WHAT THE EXERCISE ASKS
Set down the entries exactly as they appear, apart from the images, which stay out.

Transcribed page contents:
((

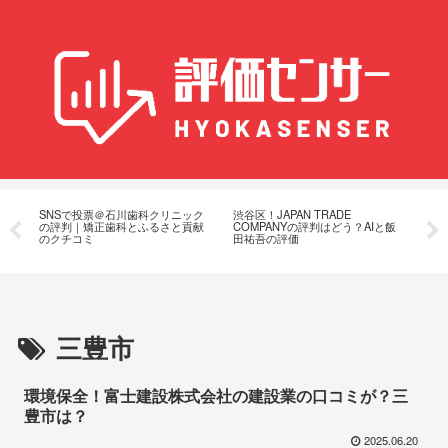
塗
SNSで投票＠石川歯科クリニック
渋谷区！JAPAN TRADE
飯田
料
の評判｜矯正歯科とふるさと貢献
COMPANYの評判はどう？AIと飯
TR
のクチコミ
田祐吾の評価
て
三豊市
環境保全！富士建設株式会社の建設業の口コミが？三
豊市は？
2025.06.20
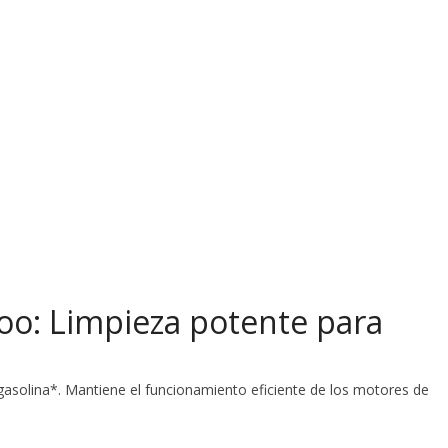
oo: Limpieza potente para
gasolina*. Mantiene el funcionamiento eficiente de los motores de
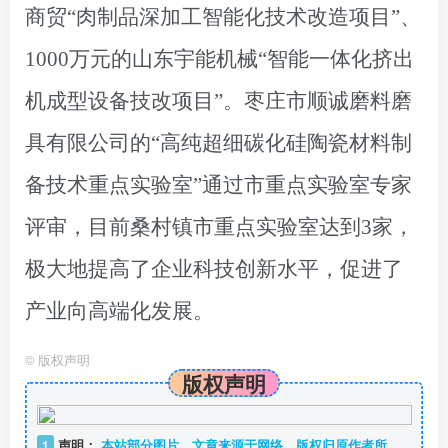
商贸“肉制品深加工智能化技术改造项目”、
1000万元的山东宇能机械“智能一体化挤出
机成型设备技改项目”。枣庄市顺诚磨料磨
具有限公司的“高纯超细碳化硅陶瓷材料制
备技术重点实验室”通过市重点实验室专家
评审，目前桑村镇市重点实验室达到3家，
极大地提高了企业科技创新水平，促进了
产业向高端化发展。
©
版权声明
版权声明
1
声明：
本站部分图片、文章来源于网络，版权归原作者所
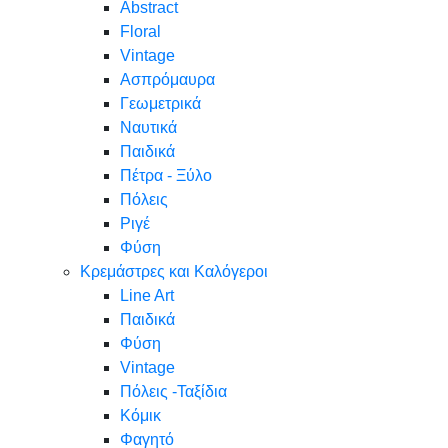
Abstract
Floral
Vintage
Ασπρόμαυρα
Γεωμετρικά
Ναυτικά
Παιδικά
Πέτρα - Ξύλο
Πόλεις
Ριγέ
Φύση
Κρεμάστρες και Καλόγεροι
Line Art
Παιδικά
Φύση
Vintage
Πόλεις -Ταξίδια
Κόμικ
Φαγητό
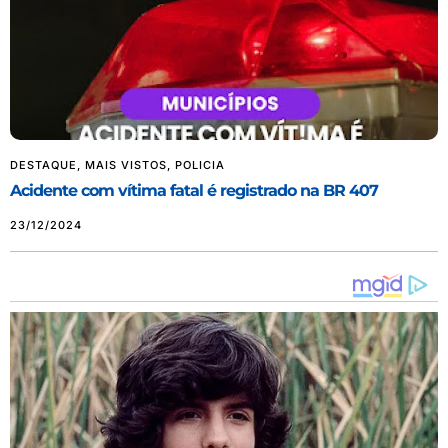
DESTAQUE
,
MAIS VISTOS
,
POLICIA
Acidente com vítima fatal é registrado na BR 407
23/12/2024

))

ANSWER SECTION
塗
SNSで投票＠石川歯科クリニック
渋谷区！JAPAN TRADE
飯田
料
の評判｜矯正歯科とふるさと貢献
COMPANYの評判はどう？AIと飯
TR
のクチコミ
田祐吾の評価
て
三豊市
環境保全！富士建設株式会社の建設業の口コミが？三
豊市は？
2025.06.20
oo: Limpieza potente para
gasolina*. Mantiene el funcionamiento eficiente de los motores de
商贸“肉制品深加工智能化技术改造项目”、
1000万元的山东宇能机械“智能一体化挤出
机成型设备技改项目”。枣庄市顺诚磨料磨
具有限公司的“高纯超细碳化硅陶瓷材料制
备技术重点实验室”通过市重点实验室专家
评审，目前桑村镇市重点实验室达到3家，
极大地提高了企业科技创新水平，促进了
产业向高端化发展。
©
版权声明
版权声明
1
声明：
本站部分图片、文章来源于网络，版权归原作者所
Abstract
Floral
Vintage
Ασπρόμαυρα
Γεωμετρικά
Ναυτικά
Παιδικά
Πέτρα - Ξύλο
Πόλεις
Ριγέ
Φύση
Κρεμάστρες και Καλόγεροι
Line Art
Παιδικά
Φύση
Vintage
Πόλεις -Ταξίδια
Κόμικ
Φαγητό
DESTAQUE
,
MAIS VISTOS
,
POLICIA
Acidente com vítima fatal é registrado na BR 407
23/12/2024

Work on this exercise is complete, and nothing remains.